Published 5:00 am Sunday, May 3, 2009

“Laish” by Aharon Appelfeld; translated from the Hebrew by Aloma Halter (Schocken, 231 pgs., $23.95)

Whatever the name Laish may signify in Hebrew, Yiddish, Romanian or Ukrainian, American readers will be forgiven if they associate it with the English word “lash.”

The characters of Aharon Appelfeld’s beautiful and profoundly disturbing new novel, only dimly aware of their own motives, seem to go through life under the lash of relentless unseen forces.

Laish, a 15-year-old orphan, cannot remember when he was not a member of a group of Jewish pilgrims, making their way laboriously through Eastern Europe in the closing years of the 19th century, on their way to Jerusalem.

Started by a revered holy man, long since dead, the caravan depends on devout old men, the spiritual leaders of the group. Also included are traders, thieves and con men, sometimes interchangeable, who prey on their companions as well as the Jewish and Christian settlements through which they pass.

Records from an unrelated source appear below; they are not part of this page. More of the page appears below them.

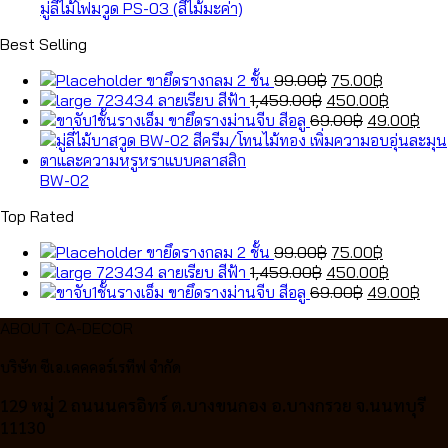
มู่ลี่ไม้โฟมวูด PS-03 (สีไม้มะค่า)
Best Selling
Original
Current
ขายึดรางกลม 2 ชั้น
99.00
฿
75.00
฿
Original
price
price
Current
ลายเรียบ สีฟ้า
1,459.00
฿
450.00
฿
price
was:
Original
is:
price
Cur
ขายึดรางม่านจีบ สีอลู
69.00
฿
49.00
฿
was:
99.00฿.
price
75.00฿.
is:
pric
1,459.00฿.
was:
450.00฿
is:
69.00฿.
49.
BW-02
Top Rated
Original
Current
ขายึดรางกลม 2 ชั้น
99.00
฿
75.00
฿
Original
price
price
Current
ลายเรียบ สีฟ้า
1,459.00
฿
450.00
฿
price
was:
Original
is:
price
Cur
ขายึดรางม่านจีบ สีอลู
69.00
฿
49.00
฿
was:
99.00฿.
price
75.00฿.
is:
pric
ABOUT CA-DECOR
1,459.00฿.
was:
450.00฿
is:
69.00฿.
49.
บริษัท ซีเอ.เคคคอร์เรทีฟ จำกัด
129 หมู่ 2 ถนนนครอิทร์ ต.บางขนกอง อ.บางกรวย จ.นนทบุรี
11130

Practical leadership often falls to the wagon drivers, strong, profane and drunken, most of them former convicts released after decades of imprisonment for murder. Though they behave on impulse, they still at times bow to the pious authority of the old men.

Appelfeld observes the pilgrims’ progress at close range, never drawing back to provide context or overview, hewing scrupulously to Laish’s point of view. Though the narrative is lovely and precise, the events it describes consist of a succession of miseries — murder, strife, double-dealing, hunger, harsh weather, pestilence.

Appelfeld delivers a strong narrative, richly detailed, and he seeds the story with subtle bits of symbolism. After cowing a cemetery keeper, who demanded an exorbitant fee to allow a burial, the convoy departs: “The warden asked nothing else and retired to the forecourt of the graveyard. But before he turned to go into his hut, he waved and drew two iron bars across the gates. The wooden doors momentarily buckled under the weight of the metal, then straightened themselves.”

It is impossible to read this passage and not think of the pilgrims, buckling under the weight of hardship and pain, yet always standing up, always continuing on. It is also impossible to read this book without reference to the Holocaust.

That’s because Appelfeld, one of Israel’s most important novelists, survived the Final Solution as a child. Even though the events of this novel take place decades before the Nazis sought to exterminate the Jews, the agonies and sorrows of its characters cannot help but evoke the image of too-familiar horrors.